Enhanced actions of insulin‐like growth factor‐I and interferon‐α co‐administration in experimental cirrhosis

Background: Cirrhosis is a diffuse process of hepatic fibrosis and regenerative nodule formation. The liver is the major source of circulating insulin‐like growth factor‐I (IGF‐I) whose plasma levels are diminished in cirrhosis. IGF‐I supplementation has been shown to induce beneficial effects in cirrhosis, including antifibrogenic and hepatoprotective effects. On other hand, interferon‐α (IFN‐α) therapy seems to suppress the progression of hepatic fibrosis.
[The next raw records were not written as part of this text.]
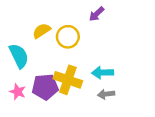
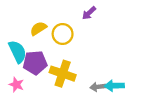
cyan arrow: (102, 73) -> (114, 86), moved
purple pentagon: (45, 87) -> (35, 63), moved

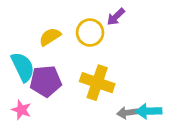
yellow circle: (63, 34) -> (90, 33), moved
yellow cross: (63, 74) -> (97, 83), moved

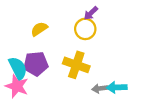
yellow circle: (90, 33) -> (85, 29), moved
cyan semicircle: (23, 67) -> (18, 68), moved
pink star: (21, 110) -> (17, 86), size x1.5

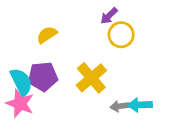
yellow circle: (85, 29) -> (121, 35), moved
yellow cross: (76, 65) -> (91, 78), turned 30

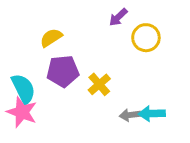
yellow circle: (121, 35) -> (146, 38), moved
purple pentagon: (43, 77) -> (63, 71), moved
yellow cross: (91, 78) -> (99, 84), size x0.7

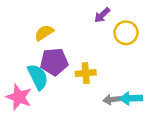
yellow cross: (99, 84) -> (86, 73), turned 36
cyan semicircle: (23, 89) -> (38, 77), moved

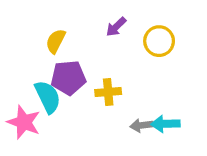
purple arrow: (102, 15) -> (116, 27), moved
yellow semicircle: (44, 33) -> (56, 41), turned -30

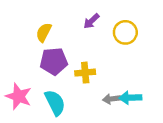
cyan semicircle: (48, 97) -> (55, 103), moved

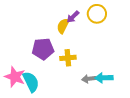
yellow semicircle: (44, 32) -> (63, 26), moved
yellow circle: (125, 32) -> (97, 14), moved
cyan semicircle: (55, 103) -> (31, 82), moved

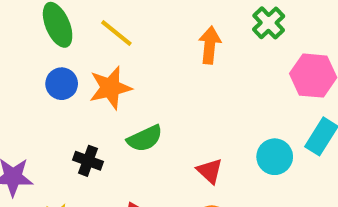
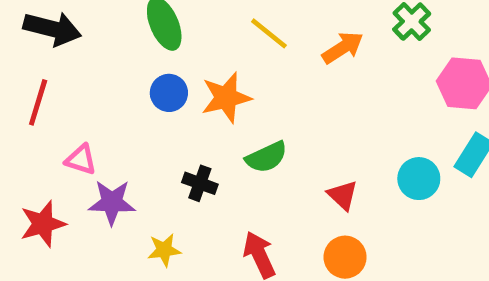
yellow line: (116, 33) -> (269, 33), moved
orange arrow: (210, 45) -> (343, 48), turned 51

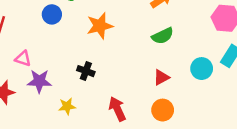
blue circle: (169, 93) -> (52, 14), moved
green semicircle: (267, 157) -> (163, 36), moved
red triangle: (343, 195) -> (161, 77), turned 48

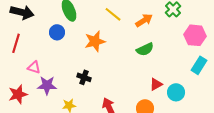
cyan circle: (202, 69) -> (176, 92), moved
red triangle: (161, 77) -> (156, 84), moved

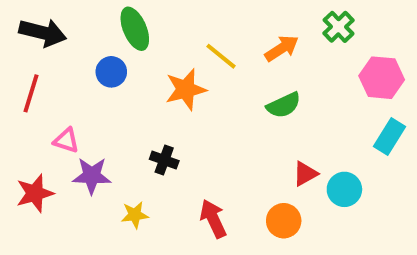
yellow line: (113, 14) -> (221, 56), moved

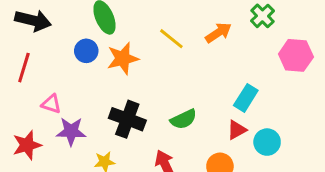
orange star: (186, 89) -> (123, 58), moved
green semicircle: (284, 105) -> (183, 119), moved
cyan rectangle: (389, 136) -> (246, 98), moved
black cross: (164, 160) -> (127, 119), size x1.6

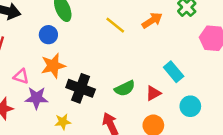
orange star: (123, 58) -> (53, 66), moved
cyan rectangle: (246, 98) -> (174, 72), turned -72
red triangle: (237, 130) -> (153, 93), moved

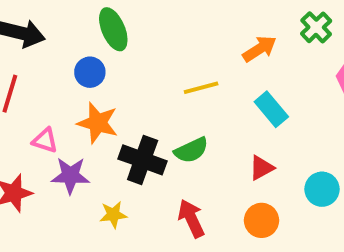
yellow line: (115, 25) -> (201, 88), moved, turned -54
orange star: (53, 66) -> (98, 123), turned 30
cyan rectangle: (174, 72) -> (271, 109), moved
green semicircle: (125, 88) -> (191, 150), moved

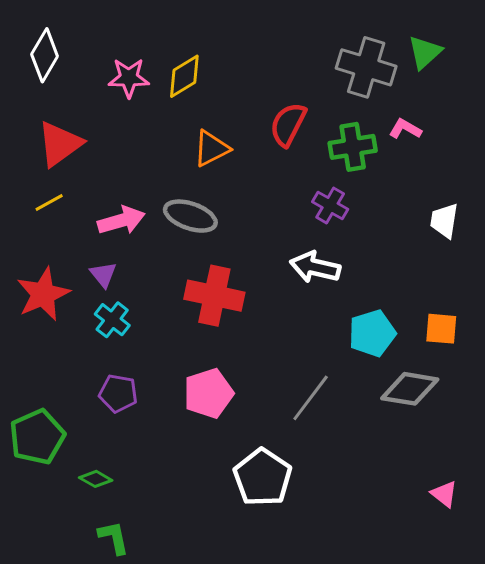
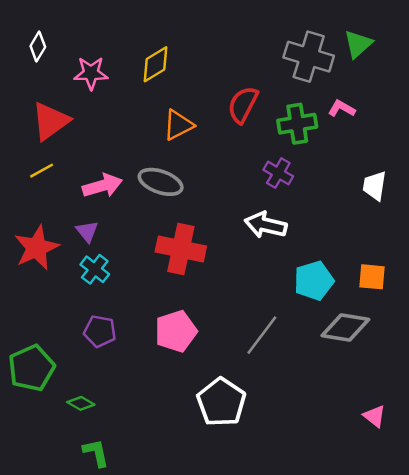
white diamond: (45, 55) -> (38, 46), size x0.7
pink star: (129, 78) -> (91, 73), moved

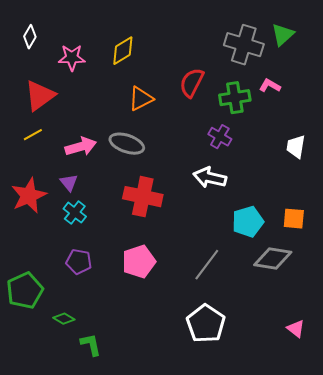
white pentagon: (221, 402) -> (206, 324), moved
green L-shape: (96, 453) -> (91, 345), moved

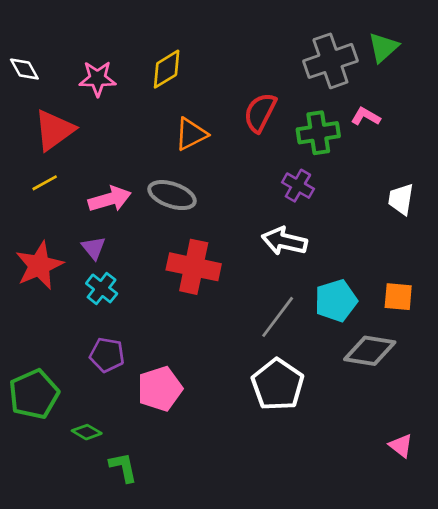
white diamond: (30, 37) -> (24, 69), moved, turned -60
gray cross: (244, 45) -> (330, 61), turned -36
pink pentagon: (139, 262) -> (160, 389), moved
gray line: (207, 265) -> (278, 317), moved
white pentagon: (206, 324) -> (278, 385), moved

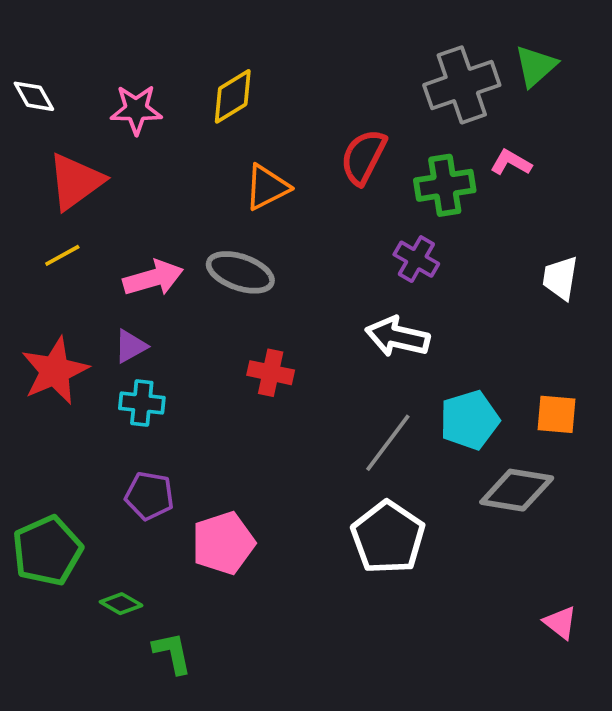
purple triangle: (93, 248) -> (131, 346), turned 40
red cross: (194, 267) -> (271, 373), size x0.6
cyan cross: (102, 288) -> (142, 403), turned -32

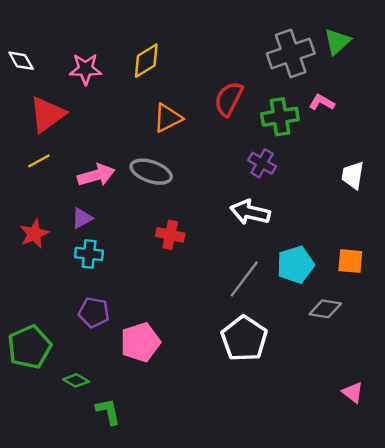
red star: (55, 371) -> (34, 234), size x0.7
gray diamond: (517, 490) -> (325, 309), size x0.7

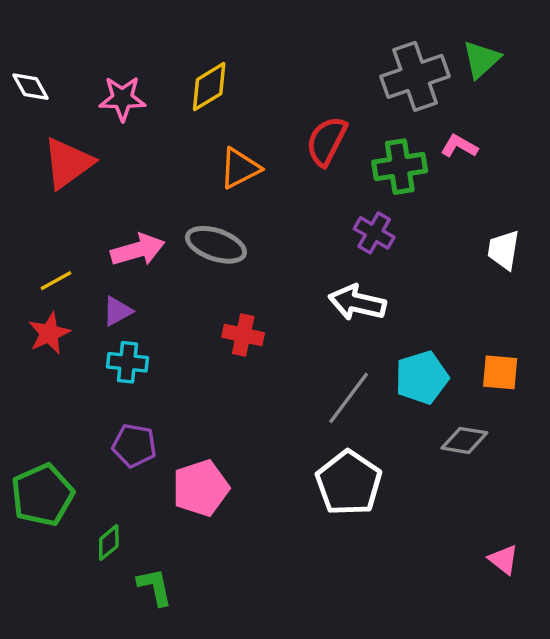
yellow line: (39, 161) -> (56, 281), moved
green diamond: (76, 380) -> (109, 543), turned -70

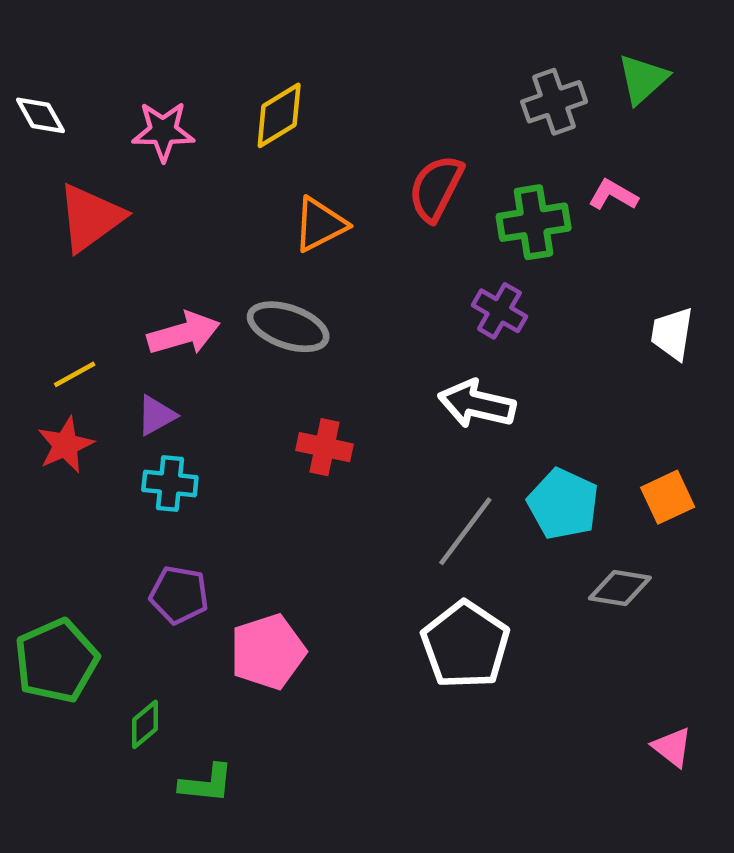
gray cross: (415, 76) -> (554, 102), size x0.7
orange square: (500, 372) -> (668, 497), turned -30
cyan pentagon: (422, 377) -> (563, 504), turned -30
green L-shape: (155, 587) -> (206, 783), turned 108

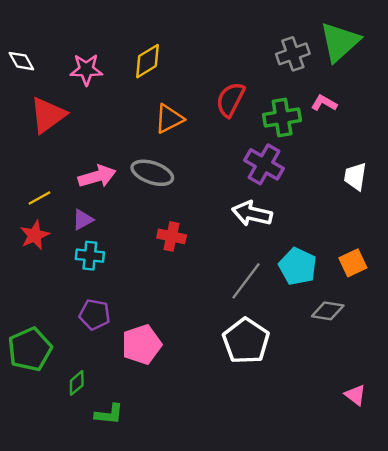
green triangle: (643, 79) -> (340, 42), size x1.5
purple cross: (499, 311) -> (264, 164), size x1.4

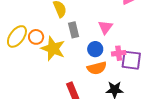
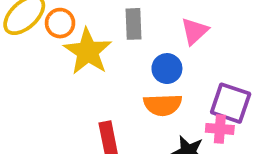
pink cross: (119, 53) -> (220, 129), moved

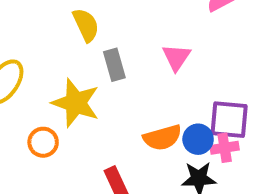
orange circle: (60, 23) -> (43, 142), moved
blue circle: (167, 69) -> (198, 139), moved

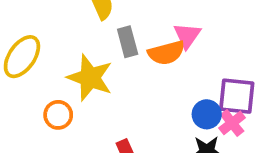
orange semicircle: (162, 138) -> (166, 53), moved
pink cross: (225, 148) -> (232, 123), turned -30

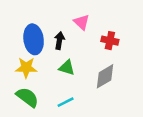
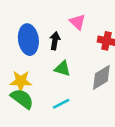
yellow star: (26, 68) -> (21, 81), moved

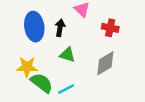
green semicircle: (22, 99) -> (42, 83), moved

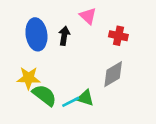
green triangle: (67, 55) -> (85, 98), moved

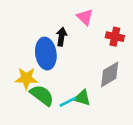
blue ellipse: (36, 34) -> (46, 54), moved

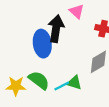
black arrow: (61, 37) -> (56, 29), size x1.6
yellow star: (26, 78) -> (16, 86), moved

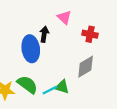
black arrow: (56, 29) -> (44, 34), size x0.6

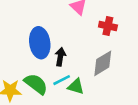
black arrow: (44, 34) -> (60, 57), moved
cyan line: (50, 90) -> (62, 80), moved

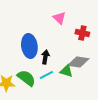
gray diamond: (103, 63) -> (78, 62), turned 40
green triangle: (76, 86) -> (66, 71), moved

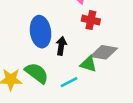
red cross: (82, 33) -> (91, 20), moved
cyan line: (46, 75) -> (69, 82), moved

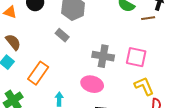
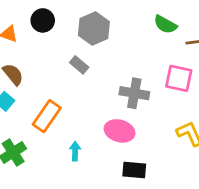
pink square: (136, 57) -> (179, 78), moved

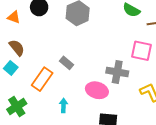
gray rectangle: (79, 65) -> (66, 63), moved
gray cross: (134, 93) -> (117, 72), moved

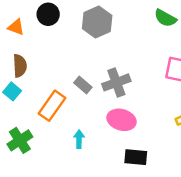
brown semicircle: (17, 48) -> (20, 66), turned 36
gray cross: (117, 72) -> (116, 82), moved, turned -30

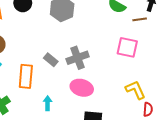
orange rectangle: (52, 106) -> (26, 76), turned -30

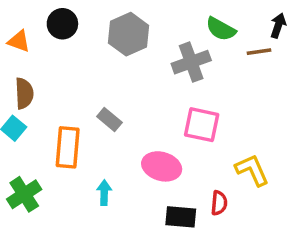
pink square: (127, 47) -> (202, 125), moved
gray cross: (78, 58) -> (191, 62), moved
red semicircle: (148, 109) -> (219, 203), moved

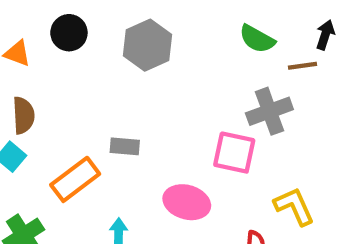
gray cross: (191, 62) -> (269, 111), moved
gray rectangle: (109, 119) -> (125, 146), turned -35
orange rectangle: (68, 147) -> (75, 179), turned 48

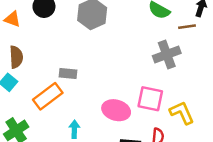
gray rectangle: (125, 146) -> (68, 74), moved
pink square: (234, 153) -> (150, 99), moved

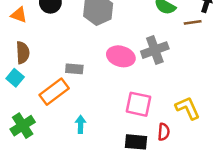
gray cross: (167, 55) -> (155, 50), moved
pink square: (150, 99) -> (138, 104), moved
pink ellipse: (116, 110) -> (121, 56), moved

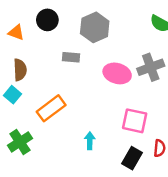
gray rectangle: (74, 69) -> (71, 57), moved
cyan arrow: (81, 124) -> (90, 141), moved
black rectangle: (136, 142) -> (132, 158), turned -65

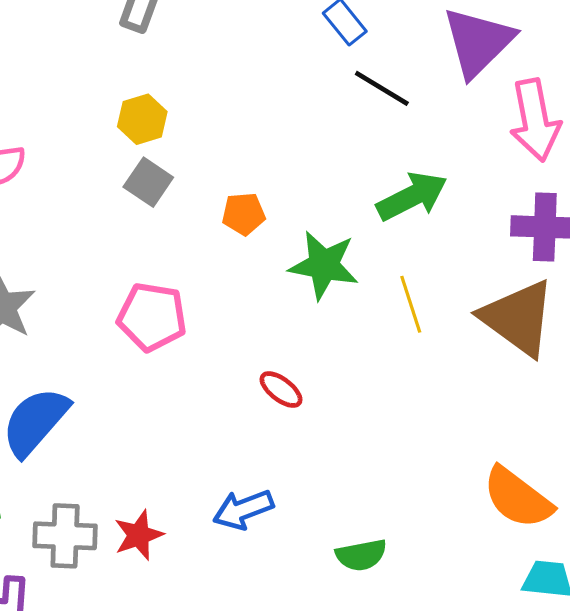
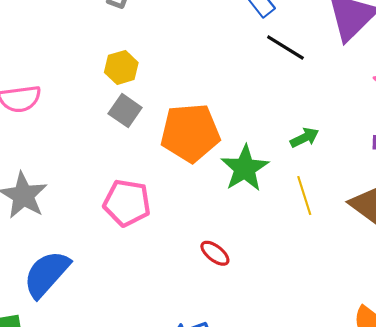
green arrow: (412, 196) -> (305, 138), moved, size x0.6
orange pentagon: (244, 214) -> (190, 133), size x2.0
green star: (324, 265) -> (245, 168), turned 30

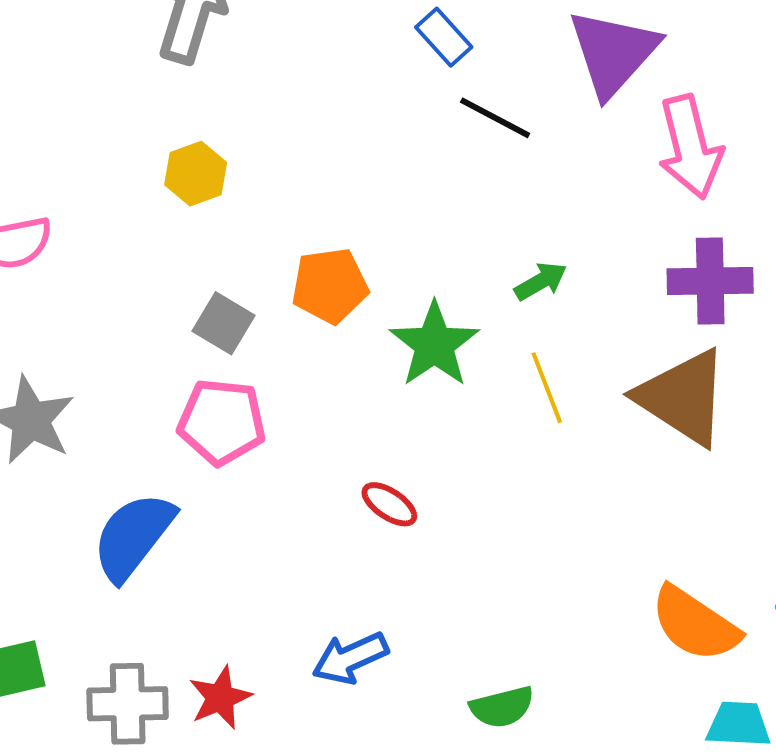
gray square: (125, 111) -> (224, 323), moved
orange pentagon: (190, 133) -> (330, 286), size x0.7
blue semicircle: (46, 274) -> (133, 536), moved

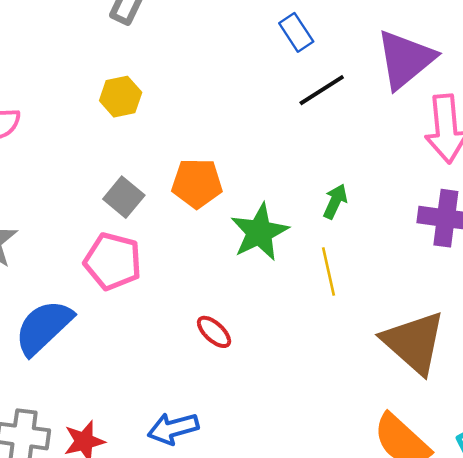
black line: (495, 118) -> (322, 90), turned -69
green arrow: (541, 281) -> (335, 201), turned -44
brown triangle: (683, 397) -> (414, 342), moved

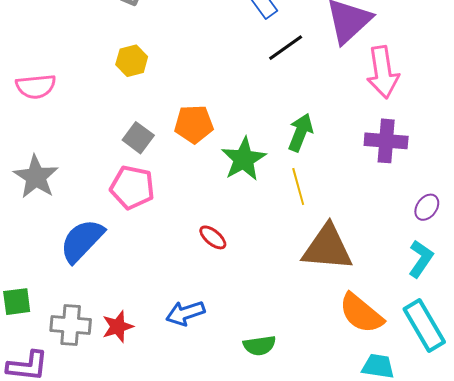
green arrow: (335, 201) -> (301, 133), size x1.4
brown triangle: (414, 342) -> (327, 248), moved, turned -34

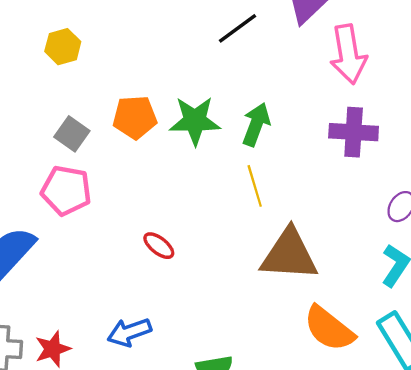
green star: (244, 159) -> (195, 121), moved, turned 30

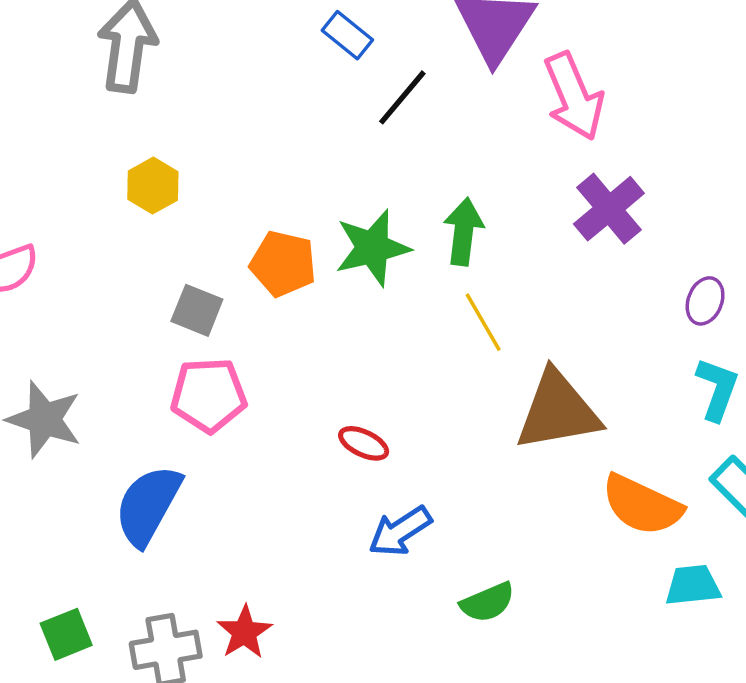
orange pentagon: (135, 117) -> (283, 264), turned 30
purple cross: (354, 132) -> (609, 209), turned -30
blue arrow: (129, 332) -> (400, 531), moved

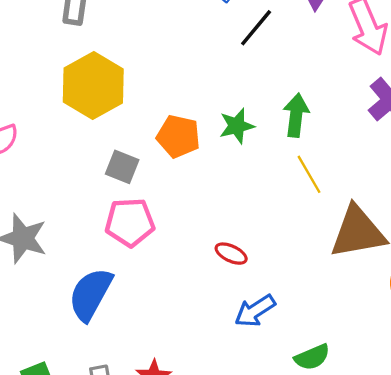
yellow hexagon: (153, 186) -> (93, 85), size x1.8
green star: (372, 248) -> (237, 126), size x0.7

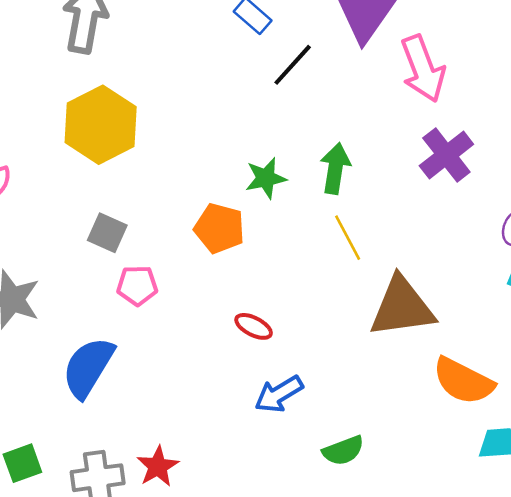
orange pentagon: (178, 136) -> (219, 228), moved
gray square: (122, 167) -> (107, 233), moved
pink pentagon: (130, 222) -> (137, 285), size x0.7

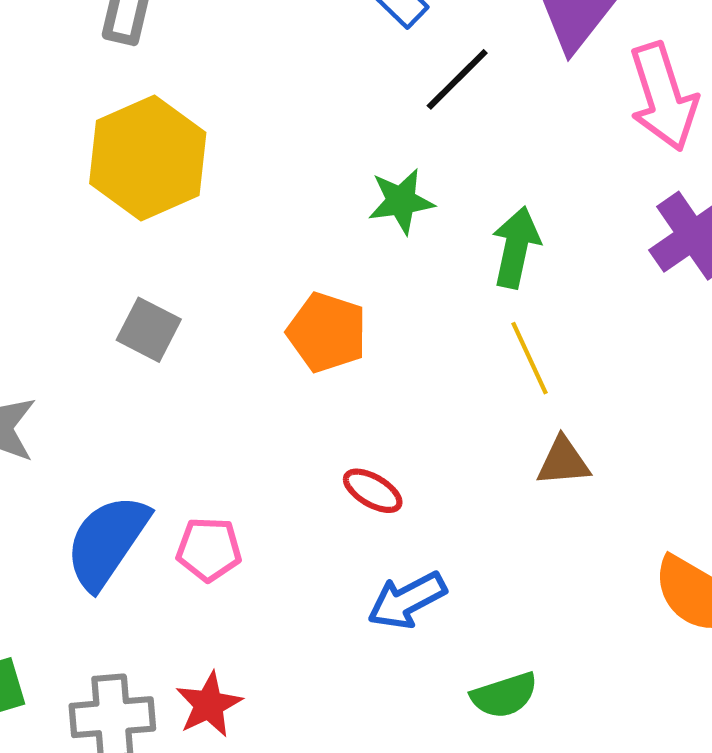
green star: (266, 178) -> (401, 201), moved
pink pentagon: (137, 285) -> (209, 549), moved
brown triangle: (402, 307) -> (563, 462), moved, size x0.5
Aims: The aim of this study was to investigate the effect of the co‐administration of IGF‐I+IFN‐α to Wistar rats with CCl 4 ‐induced cirrhosis, exploring liver function tests, hepatic lipid peroxidation and histopathology. Methods: The mechanisms underlying the effects of these agents were studied by reverse transcription‐polymerase chain reaction, determining the expression of some factors [hepatocyte growth factor (HGF), transforming growth factor‐β (TGF‐β), α‐smooth muscle actin, collagen, tissular inhibitor of metalloproteinases‐1 and pregnane X receptor (PXR)] involved in fibrogenesis, fibrolysis and/or hepatoprotection. Results: Both IGF‐I and IFN‐α exerted significant effects on fibrogenesis. IGF‐I significantly increased serum albumin and HGF whereas IFN‐α‐therapy did not. The inhibition of TGF‐β expression was only observed by the effect of IFN‐α‐therapy. In addition, only the co‐administration of IGF‐I and IFN‐α was able to increase the PXR. The combined therapy with both factors improved liver function tests, hepatic lipid peroxidation and reduced fibrosis, inducing a relevant histological improvement, reducing fibrosis and recovering hepatic architecture. Conclusion: The co‐administration IGF‐I+IFN enhanced all the beneficial effects observed with each factor separately, showing an additive action on histopathology and PXR expression, which is involved in the inhibition of fibrogenesis.